Analysis of global and $GLOBALS[] in php

Global problem
The use of global in php. The following example:
$name="even";//Define variable name and initialize
function echoName()
{
//Trying to reference variables outside the function
echo "myname is ".$name. "
";
}
echoName();
?>
Analysis:
The result of the above code is: "myname is". Instead of the expected: "myname is even". Because the function does not pass the value of the parameter $name, trying to reference external variables will not succeed. Consider using global at this time.

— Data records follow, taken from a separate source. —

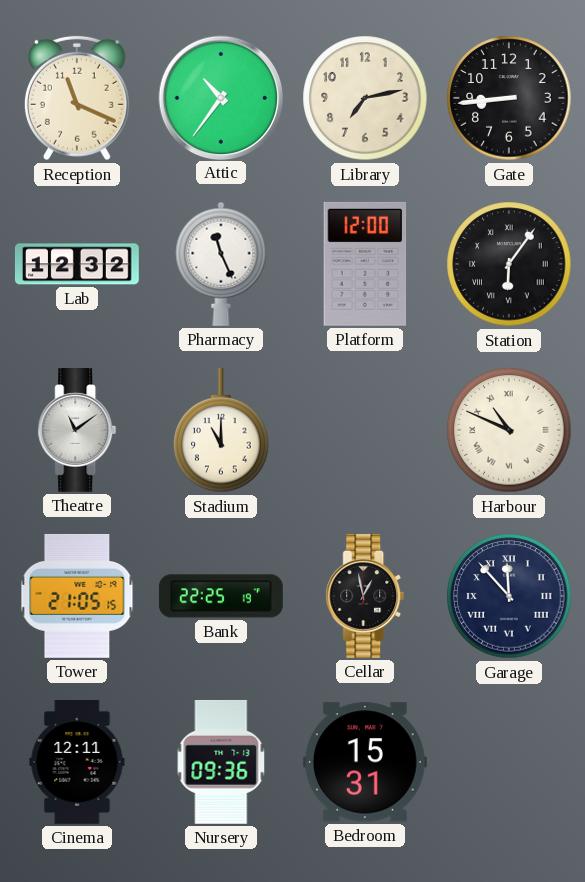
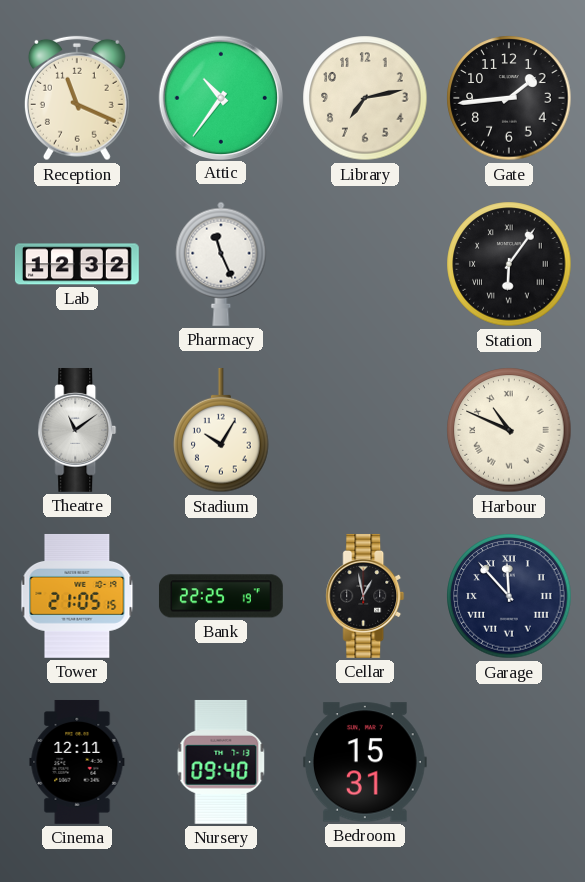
Gate: 8:44 -> 1:44
Platform: 12:00 -> none
Stadium: 11:00 -> 10:05
Nursery: 09:36 -> 09:40
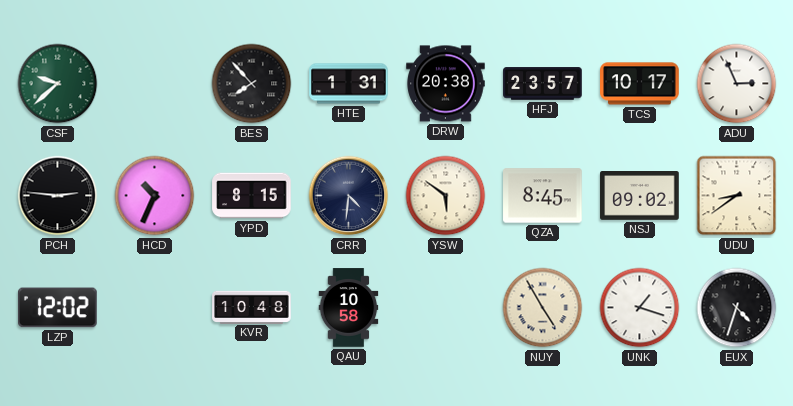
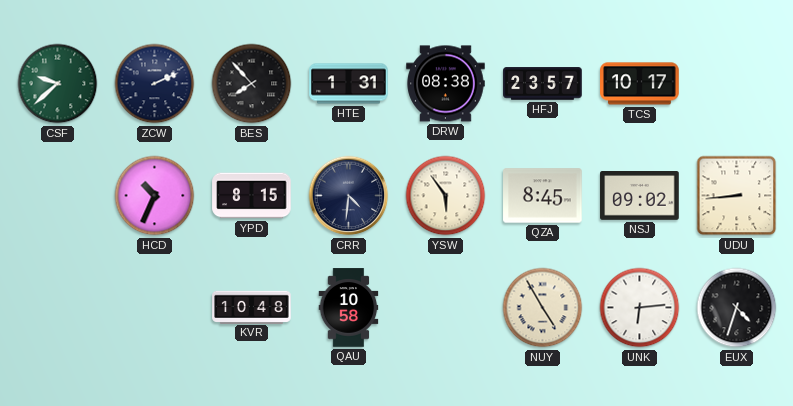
ZCW: none -> 2:11
DRW: 20:38 -> 08:38
ADU: 2:56 -> none
PCH: 2:46 -> none
YSW: 5:51 -> 5:54
UDU: 8:39 -> 8:44
LZP: 12:02 -> none
UNK: 1:18 -> 6:14
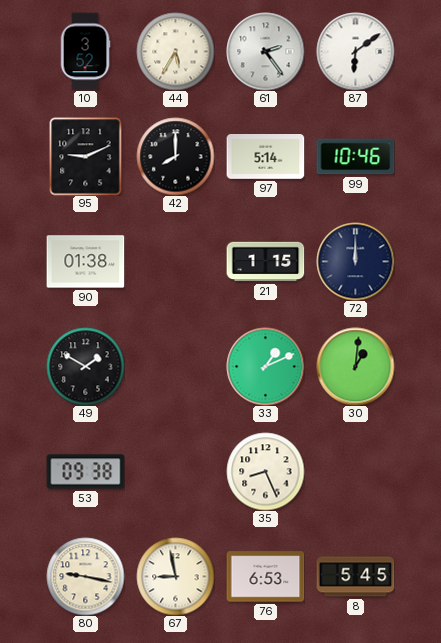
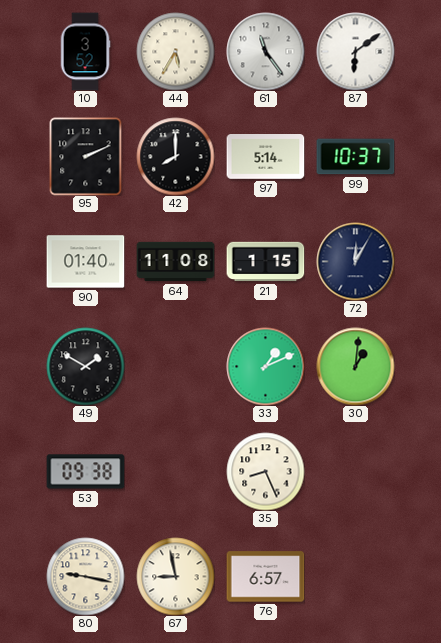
61: 2:24 -> 11:24
95: 9:11 -> 2:11
99: 10:46 -> 10:37
90: 01:38 -> 01:40
64: none -> 11:08
72: 12:00 -> 12:05
76: 6:53 -> 6:57
8: 5:45 -> none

So the above code was changed to
global $name="even";//Assign value while declaring with global
function echoName()
{
//Trying to reference variables outside the function
echo "myname is ".$name."
";
}
echoName();
?>
The result is: Parse error: syntax error, unexpected '=', expecting ',' or ';' in D: phpserverwwwtesttest.php on line 2
That is, there is an error in the above code. The reason is that you cannot assign a value to a variable while declaring it global.
Change the above code again:
global $name;
$name="even";//Separate global declaration from assignment
function echoName()
{
//Trying to reference variables outside the function
echo "myname is ".$name."
";
}
echoName();
?>
But the result is still: "myname is".
The reason is that the usage of global is incorrect. The correct usage of global is: "Introducing an external variable into a function. If the variable is not passed in through parameters, then it is introduced through global." In other words, when a function references When it is an external variable, you can declare the variable through global within the function, so that the variable can be used in the function (equivalent to passing it in as a parameter).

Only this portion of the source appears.